··· RAW DATA ···

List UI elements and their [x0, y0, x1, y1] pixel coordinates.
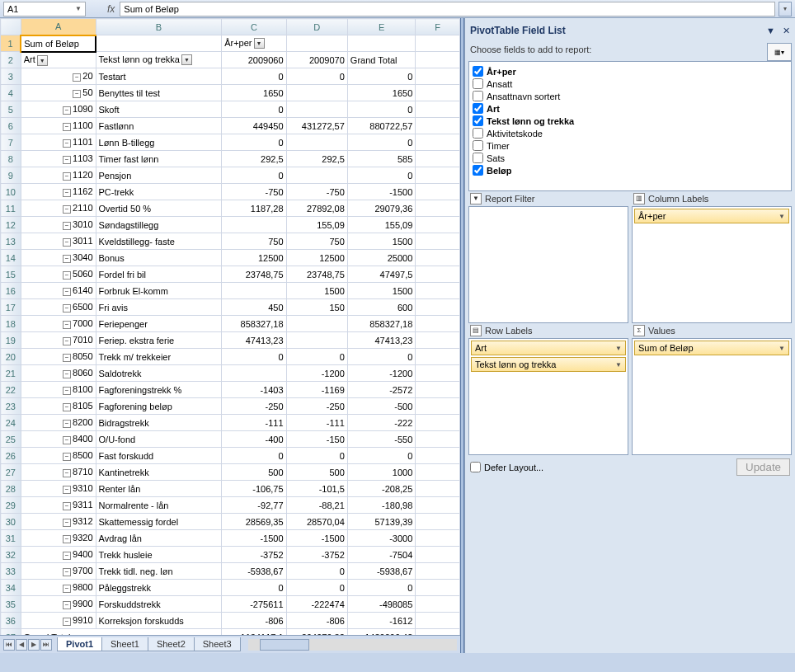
cell-gt[interactable]: 585	[347, 151, 416, 167]
cell-gt[interactable]: 0	[347, 68, 416, 85]
cell-gt[interactable]: 0	[347, 101, 416, 118]
col-header-E[interactable]: E	[347, 19, 416, 35]
cell-art[interactable]: −3011	[21, 233, 96, 250]
collapse-icon[interactable]: −	[63, 238, 71, 247]
cell-art[interactable]: −1120	[21, 167, 96, 184]
cell-gt[interactable]: 1500	[347, 233, 416, 250]
cell-art[interactable]: −7000	[21, 316, 96, 332]
collapse-icon[interactable]: −	[63, 469, 71, 477]
cell-txt[interactable]: Overtid 50 %	[96, 200, 222, 217]
cell-c2[interactable]	[286, 332, 347, 349]
col-field-dropdown-icon[interactable]: ▼	[254, 38, 265, 49]
column-labels-dropzone[interactable]: År+per▼	[632, 206, 792, 323]
collapse-icon[interactable]: −	[73, 90, 81, 98]
cell-gt[interactable]: 858327,18	[347, 316, 416, 332]
cell-gt[interactable]: 1650	[347, 85, 416, 101]
formula-expand-icon[interactable]: ▾	[779, 2, 792, 16]
cell-art[interactable]: −9311	[21, 497, 96, 514]
cell-txt[interactable]: Fastlønn	[96, 118, 222, 134]
cell-D2[interactable]: 2009070	[286, 52, 347, 68]
row-header-4[interactable]: 4	[1, 85, 21, 101]
dropzone-item[interactable]: År+per▼	[634, 209, 789, 223]
field-checkbox[interactable]	[473, 128, 483, 139]
cell-art[interactable]: −8105	[21, 398, 96, 415]
cell-txt[interactable]: Fagforeningstrekk %	[96, 382, 222, 398]
cell-txt[interactable]: Fast forskudd	[96, 448, 222, 464]
field-checkbox[interactable]	[473, 165, 483, 176]
field-item[interactable]: Beløp	[473, 164, 788, 176]
collapse-icon[interactable]: −	[63, 535, 71, 543]
cell-gt[interactable]: 1000	[347, 464, 416, 481]
cell-art[interactable]: −6500	[21, 299, 96, 316]
cell-c1[interactable]	[222, 217, 286, 233]
collapse-icon[interactable]: −	[63, 106, 71, 115]
cell-txt[interactable]: Renter lån	[96, 481, 222, 497]
cell-c1[interactable]: 450	[222, 299, 286, 316]
collapse-icon[interactable]: −	[63, 420, 71, 428]
cell-txt[interactable]: Feriep. ekstra ferie	[96, 332, 222, 349]
field-checkbox[interactable]	[473, 153, 483, 163]
dropzone-item[interactable]: Tekst lønn og trekka▼	[471, 357, 626, 372]
cell-gt[interactable]: -3000	[347, 530, 416, 547]
collapse-icon[interactable]: −	[63, 189, 71, 197]
cell-gt[interactable]: 0	[347, 580, 416, 596]
item-dropdown-icon[interactable]: ▼	[615, 345, 622, 352]
field-checkbox[interactable]	[473, 91, 483, 101]
item-dropdown-icon[interactable]: ▼	[779, 345, 785, 352]
collapse-icon[interactable]: −	[63, 453, 71, 461]
cell-C1[interactable]: År+per▼	[222, 35, 286, 52]
cell-art[interactable]: −8400	[21, 431, 96, 448]
field-checkbox[interactable]	[473, 140, 483, 151]
cell-c1[interactable]: 500	[222, 464, 286, 481]
cell-c1[interactable]	[222, 283, 286, 299]
row-header-7[interactable]: 7	[1, 134, 21, 151]
row-header-18[interactable]: 18	[1, 316, 21, 332]
cell-c1[interactable]: 12500	[222, 250, 286, 266]
row-header-25[interactable]: 25	[1, 431, 21, 448]
sheet-tab-pivot1[interactable]: Pivot1	[57, 637, 102, 651]
sheet-tab-sheet3[interactable]: Sheet3	[194, 637, 241, 651]
cell-txt[interactable]: Benyttes til test	[96, 85, 222, 101]
cell-c2[interactable]	[286, 167, 347, 184]
cell-c2[interactable]: -1500	[286, 530, 347, 547]
cell-txt[interactable]: Kantinetrekk	[96, 464, 222, 481]
values-dropzone[interactable]: Sum of Beløp▼	[632, 338, 792, 455]
cell-gt[interactable]: -500	[347, 398, 416, 415]
col-header-D[interactable]: D	[286, 19, 347, 35]
cell-c2[interactable]: 150	[286, 299, 347, 316]
cell-txt[interactable]: PC-trekk	[96, 184, 222, 200]
field-checkbox[interactable]	[473, 66, 483, 77]
cell-c2[interactable]: -222474	[286, 596, 347, 613]
cell-c2[interactable]: 27892,08	[286, 200, 347, 217]
cell-c2[interactable]	[286, 85, 347, 101]
row-header-3[interactable]: 3	[1, 68, 21, 85]
cell-c2[interactable]: 0	[286, 448, 347, 464]
cell-gt[interactable]: -7504	[347, 547, 416, 563]
row-header-2[interactable]: 2	[1, 52, 21, 68]
cell-art[interactable]: −1162	[21, 184, 96, 200]
collapse-icon[interactable]: −	[63, 288, 71, 296]
cell-E2[interactable]: Grand Total	[347, 52, 416, 68]
defer-checkbox-input[interactable]	[470, 462, 481, 472]
cell-c1[interactable]: 750	[222, 233, 286, 250]
row-header-29[interactable]: 29	[1, 497, 21, 514]
collapse-icon[interactable]: −	[63, 271, 71, 280]
cell-art[interactable]: −3040	[21, 250, 96, 266]
cell-art[interactable]: −8060	[21, 365, 96, 382]
cell-gt[interactable]: -2572	[347, 382, 416, 398]
cell-txt[interactable]: Trekk husleie	[96, 547, 222, 563]
sheet-tab-sheet1[interactable]: Sheet1	[101, 637, 148, 651]
collapse-icon[interactable]: −	[63, 172, 71, 181]
name-box-dropdown-icon[interactable]: ▼	[75, 5, 82, 12]
cell-c2[interactable]: 431272,57	[286, 118, 347, 134]
cell-c2[interactable]: -88,21	[286, 497, 347, 514]
cell-txt[interactable]: Bidragstrekk	[96, 415, 222, 431]
cell-txt[interactable]: Avdrag lån	[96, 530, 222, 547]
cell-c2[interactable]: 0	[286, 580, 347, 596]
cell-art[interactable]: −3010	[21, 217, 96, 233]
collapse-icon[interactable]: −	[63, 156, 71, 164]
cell-txt[interactable]: Pensjon	[96, 167, 222, 184]
row-header-32[interactable]: 32	[1, 547, 21, 563]
cell-gt[interactable]: -1500	[347, 184, 416, 200]
field-item[interactable]: År+per	[473, 65, 788, 78]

···

Only an exact copy of the records, free of images, belongs in the answer.

List UI elements and their [x0, y0, x1, y1] pixel coordinates.
cell-gt[interactable]: 585	[347, 151, 416, 167]
cell-gt[interactable]: 0	[347, 68, 416, 85]
cell-gt[interactable]: 0	[347, 101, 416, 118]
col-header-E[interactable]: E	[347, 19, 416, 35]
cell-art[interactable]: −3011	[21, 233, 96, 250]
collapse-icon[interactable]: −	[63, 238, 71, 247]
cell-art[interactable]: −1120	[21, 167, 96, 184]
cell-gt[interactable]: 1500	[347, 233, 416, 250]
cell-art[interactable]: −7000	[21, 316, 96, 332]
collapse-icon[interactable]: −	[63, 469, 71, 477]
cell-txt[interactable]: Overtid 50 %	[96, 200, 222, 217]
cell-c2[interactable]	[286, 332, 347, 349]
col-field-dropdown-icon[interactable]: ▼	[254, 38, 265, 49]
column-labels-dropzone[interactable]: År+per▼	[632, 206, 792, 323]
collapse-icon[interactable]: −	[73, 90, 81, 98]
cell-gt[interactable]: 858327,18	[347, 316, 416, 332]
cell-gt[interactable]: 1650	[347, 85, 416, 101]
formula-expand-icon[interactable]: ▾	[779, 2, 792, 16]
cell-art[interactable]: −9311	[21, 497, 96, 514]
cell-txt[interactable]: Fastlønn	[96, 118, 222, 134]
cell-D2[interactable]: 2009070	[286, 52, 347, 68]
row-header-4[interactable]: 4	[1, 85, 21, 101]
dropzone-item[interactable]: År+per▼	[634, 209, 789, 223]
field-checkbox[interactable]	[473, 128, 483, 139]
cell-art[interactable]: −8105	[21, 398, 96, 415]
cell-txt[interactable]: Fagforeningstrekk %	[96, 382, 222, 398]
cell-txt[interactable]: Fast forskudd	[96, 448, 222, 464]
field-checkbox[interactable]	[473, 165, 483, 176]
field-item[interactable]: Beløp	[473, 164, 788, 176]
collapse-icon[interactable]: −	[63, 535, 71, 543]
cell-gt[interactable]: 1000	[347, 464, 416, 481]
cell-art[interactable]: −6500	[21, 299, 96, 316]
cell-c1[interactable]	[222, 217, 286, 233]
collapse-icon[interactable]: −	[63, 106, 71, 115]
cell-txt[interactable]: Renter lån	[96, 481, 222, 497]
cell-c1[interactable]: 450	[222, 299, 286, 316]
collapse-icon[interactable]: −	[63, 420, 71, 428]
cell-txt[interactable]: Feriep. ekstra ferie	[96, 332, 222, 349]
field-checkbox[interactable]	[473, 153, 483, 163]
dropzone-item[interactable]: Tekst lønn og trekka▼	[471, 357, 626, 372]
cell-gt[interactable]: -3000	[347, 530, 416, 547]
collapse-icon[interactable]: −	[63, 189, 71, 197]
cell-gt[interactable]: 0	[347, 580, 416, 596]
item-dropdown-icon[interactable]: ▼	[615, 345, 622, 352]
field-checkbox[interactable]	[473, 91, 483, 101]
item-dropdown-icon[interactable]: ▼	[779, 345, 785, 352]
collapse-icon[interactable]: −	[63, 453, 71, 461]
cell-C1[interactable]: År+per▼	[222, 35, 286, 52]
cell-art[interactable]: −8400	[21, 431, 96, 448]
field-checkbox[interactable]	[473, 140, 483, 151]
cell-c1[interactable]: 500	[222, 464, 286, 481]
cell-c1[interactable]	[222, 283, 286, 299]
row-header-7[interactable]: 7	[1, 134, 21, 151]
row-header-18[interactable]: 18	[1, 316, 21, 332]
cell-c1[interactable]: 12500	[222, 250, 286, 266]
row-header-25[interactable]: 25	[1, 431, 21, 448]
sheet-tab-pivot1[interactable]: Pivot1	[57, 637, 102, 651]
sheet-tab-sheet3[interactable]: Sheet3	[194, 637, 241, 651]
cell-txt[interactable]: Benyttes til test	[96, 85, 222, 101]
cell-c2[interactable]	[286, 167, 347, 184]
cell-c2[interactable]: -1500	[286, 530, 347, 547]
cell-txt[interactable]: Kantinetrekk	[96, 464, 222, 481]
values-dropzone[interactable]: Sum of Beløp▼	[632, 338, 792, 455]
cell-gt[interactable]: -500	[347, 398, 416, 415]
col-header-D[interactable]: D	[286, 19, 347, 35]
cell-c2[interactable]: 150	[286, 299, 347, 316]
cell-txt[interactable]: PC-trekk	[96, 184, 222, 200]
field-checkbox[interactable]	[473, 66, 483, 77]
cell-c2[interactable]: -222474	[286, 596, 347, 613]
cell-c2[interactable]: 27892,08	[286, 200, 347, 217]
cell-c2[interactable]	[286, 85, 347, 101]
row-header-3[interactable]: 3	[1, 68, 21, 85]
cell-c2[interactable]: 0	[286, 448, 347, 464]
cell-gt[interactable]: -7504	[347, 547, 416, 563]
row-header-2[interactable]: 2	[1, 52, 21, 68]
cell-art[interactable]: −1162	[21, 184, 96, 200]
collapse-icon[interactable]: −	[63, 288, 71, 296]
cell-E2[interactable]: Grand Total	[347, 52, 416, 68]
defer-checkbox-input[interactable]	[470, 462, 481, 472]
cell-c1[interactable]: 750	[222, 233, 286, 250]
row-header-29[interactable]: 29	[1, 497, 21, 514]
collapse-icon[interactable]: −	[63, 271, 71, 280]
cell-art[interactable]: −3040	[21, 250, 96, 266]
cell-art[interactable]: −8060	[21, 365, 96, 382]
cell-gt[interactable]: -2572	[347, 382, 416, 398]
cell-txt[interactable]: Trekk husleie	[96, 547, 222, 563]
sheet-tab-sheet1[interactable]: Sheet1	[101, 637, 148, 651]
collapse-icon[interactable]: −	[63, 172, 71, 181]
name-box-dropdown-icon[interactable]: ▼	[75, 5, 82, 12]
cell-c2[interactable]: 431272,57	[286, 118, 347, 134]
cell-c2[interactable]: -88,21	[286, 497, 347, 514]
cell-txt[interactable]: Bidragstrekk	[96, 415, 222, 431]
cell-txt[interactable]: Avdrag lån	[96, 530, 222, 547]
cell-c2[interactable]: 0	[286, 580, 347, 596]
cell-art[interactable]: −3010	[21, 217, 96, 233]
collapse-icon[interactable]: −	[63, 156, 71, 164]
cell-txt[interactable]: Pensjon	[96, 167, 222, 184]
row-header-32[interactable]: 32	[1, 547, 21, 563]
cell-gt[interactable]: -1500	[347, 184, 416, 200]
field-item[interactable]: År+per	[473, 65, 788, 78]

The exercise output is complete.